Some Memories Never Fade, Vets Say
PUBLICATION: Goldendale Sentinel, WA print edition
Each one of the tattooed barbs on Rick Waddell’s arm represents a fallen soldier—the Marine is willing to concede that much.
Furthermore, he will tell you that each Memorial Day he does something special to honor them. Beyond that, the matter is private. Some things, he says, you don’t even tell your wife.
“I lost 11 Marines total and not one of those will ever be forgotten,” he allows before closing the subject.
Waddell will, however, tell his own stories from service days in Saudi Arabia and Somalia, and how he lost an eye to a rocket propelled grenade.
Flipping through his photo albums, various images stand out: a pile of radar scattering nets shaped into a “Christmas tree”; a blood-spattered car passenger seat; a teddy bear on a rifle in the sand.
There is a story behind each one and, with Memorial Day approaching, wartime thoughts are unavoidable.
The Marine is not alone. Veterans and active troops alike throughout Klickitat County say they are taking the holiday to reflect.
Goldendale native Keith Fahlenkamp is currently stationed at a Navy post in Connecticut. He will be transferred shortly to California where the U.S. government will effectively pay him to earn his Master’s Degree.
For Fahlenkamp and his wife, who was also in the service, the Navy has provided an immense career opportunity he says he might not have otherwise gotten.
“There are not a lot of people who make a lot of money in Goldendale,” he says. “I feel very well compensated in the Navy…I was lucky enough to not get injured.
“From my perspective, I couldn’t ask for more.”
The economic opportunities are tremendous, he says, noting all payment during deployment is tax-free and his benefits packages have been excellent.
Joshua Farris, who grew up in Lyle and served during Operation Iraqi Freedom (OIF), has had a different experience within the military. He says he was “troubled for a long time,” by his part in the operation and has in many ways turned against the institution.
Upon return, he saw soldiers with mental issues and, in Seattle, where he currently lives, has witnessed homelessness, drug use and crime among OIF veterans.
Farris says he feels that, much like during Vietnam, recent years have born a new generation of damaged veterans.
“There are so few soldiers and they keep cycling them in and out,” Farris says. “The more times they get sent over…the more it increases their chance of developing things like post-traumatic stress disorder.”
In Klickitat County, there are about 200 veterans, according to Pete Petersen, Goldendale’s American Legion Commander. The state of Washington has about 618,000 veterans total.
In 2006, the Washington Sate Department of Veteran’s Affairs (DVA) reported spending about $1.7 billion on VA benefits and treating 5.3 million in state facilities. The same year, about 600,000 veterans used GI Bill education benefits.
Washington has 153 VA hospitals, 895 outpatient clinics, and 135 nursing homes. For Goldendale veterans, the closest facility is in Yakima, although Petersen says in rural communities veterans can often be covered by a local physician.
The Legion commander says the health care system is excellent, but can sometimes be hard to get into. He has recently been diagnosed with lymphoma, which he believes is linked to his service in Vietnam.
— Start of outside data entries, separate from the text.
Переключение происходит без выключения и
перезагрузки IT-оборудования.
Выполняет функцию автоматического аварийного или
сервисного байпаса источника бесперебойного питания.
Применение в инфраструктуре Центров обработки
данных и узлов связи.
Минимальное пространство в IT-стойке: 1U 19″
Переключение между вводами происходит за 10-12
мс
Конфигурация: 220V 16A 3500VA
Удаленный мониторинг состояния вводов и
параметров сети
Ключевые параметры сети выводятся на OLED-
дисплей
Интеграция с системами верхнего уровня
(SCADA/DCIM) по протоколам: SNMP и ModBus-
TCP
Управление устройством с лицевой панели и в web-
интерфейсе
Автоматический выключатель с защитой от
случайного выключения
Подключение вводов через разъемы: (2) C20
“They used [herbicides] to kill away the bushes and debris to kind of open the area up and give less hiding spots,” he says. “In the process of doing that, the herbicide used — which is known as Agent Orange — was very toxic.
“Trying to prove you were exposed to Agent Orange,” he adds, “is very difficult.”
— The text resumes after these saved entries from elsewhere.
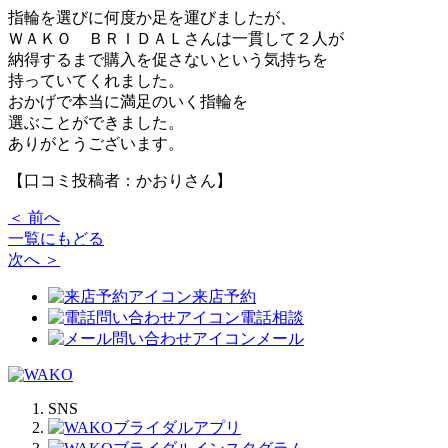
指輪を選びに何度か足を運びましたが、
ＷＡＫＯ ＢＲＩＤＡＬさんは一貫して２人が
納得するまで購入を促さないという気持ちを
持っていてくれました。
おかげで本当に満足のいく指輪を
選ぶことができました。
ありがとうございます。
【口コミ投稿者：かおりさん】
＜ 前へ
一覧にもどる
次へ ＞
来店予約
電話相談
メール
SNS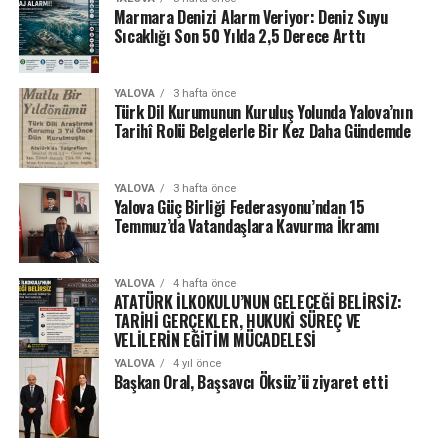
Marmara Denizi Alarm Veriyor: Deniz Suyu
Sıcaklığı Son 50 Yılda 2,5 Derece Arttı
YALOVA
3 hafta önce
Türk Dil Kurumunun Kuruluş Yolunda Yalova’nın
Tarihî Rolü Belgelerle Bir Kez Daha Gündemde
YALOVA
3 hafta önce
Yalova Güç Birliği Federasyonu’ndan 15
Temmuz’da Vatandaşlara Kavurma İkramı
YALOVA
4 hafta önce
ATATÜRK İLKOKULU’NUN GELECEĞİ BELİRSİZ:
TARİHİ GERÇEKLER, HUKUKİ SÜREÇ VE
VELİLERİN EĞİTİM MÜCADELESİ
YALOVA
4 yıl önce
Başkan Oral, Başsavcı Öksüz’ü ziyaret etti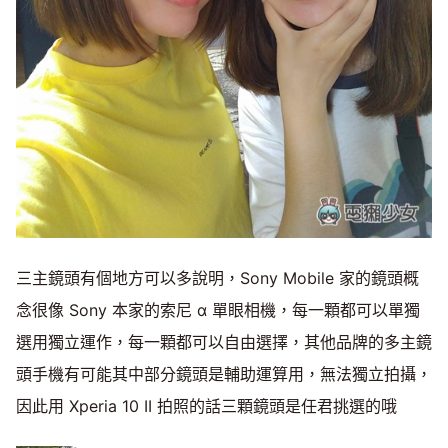
三主鏡頭有個地方可以多說明，Sony Mobile 家的鏡頭概
念很像 Sony 本家的索尼 α 單眼相機，每一顆都可以單獨
選用獨立運作，每一顆都可以自由選擇，其他品牌的多主鏡
頭手機有可能其中部分鏡頭是輔助運算用，無法獨立拍攝，
因此用 Xperia 10 II 拍照的話三顆鏡頭是任君挑選的哦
Fellow American Legion member Tom Beck, who has a service-related disability, agrees there is a lot of red tape, but says the coverage is worth it. He is a diabetic, for example, and gets 30-day supplies of insulin for a $7 co-pay.
“It’s a lot of ‘hurry up and wait,’” Beck says. “But once you get a provider, it’s great.”
With a wide variety of experiences among troops and veterans, however, they all seem to share one thing: an overwhelming sense of camaraderie.
Each one has been through something no one else has.
Waddell says he knows the address, phone number, date of birth, social security number, and blood type of just about every comrade he’s served with. When tested, he rattles off the pertinent information for fellow Marine Gabriel Mairon without missing a beat.
“What a lot of people don’t realize is when they’re out there, they’re not fighting for the Red, White, and Blue — they’re fighting for the guy next to them,” says Waddell. “That’s something that can only be understood by the people who have been there.”
He points to a picture of a bus in Somalia.
“Most people can’t even imagine a place like this,” he says. “People who are just normal guys are doing things so horrendous.
“The reality is a Marine by any other name is a kid off the street of Goldendale or anywhere else.
“You take him and you train little Johnny to do unspeakable things, and that’s the only reward you have for it: that you know the smell and the taste of it and no one else will.”
Local Memorial Day ceremonies will be held Monday, May 26 by the American Legion at the IOOF Mt. View Cemetery at 11 a.m., the Centerville cemetery at noon, and Stonehenge at 1 p.m.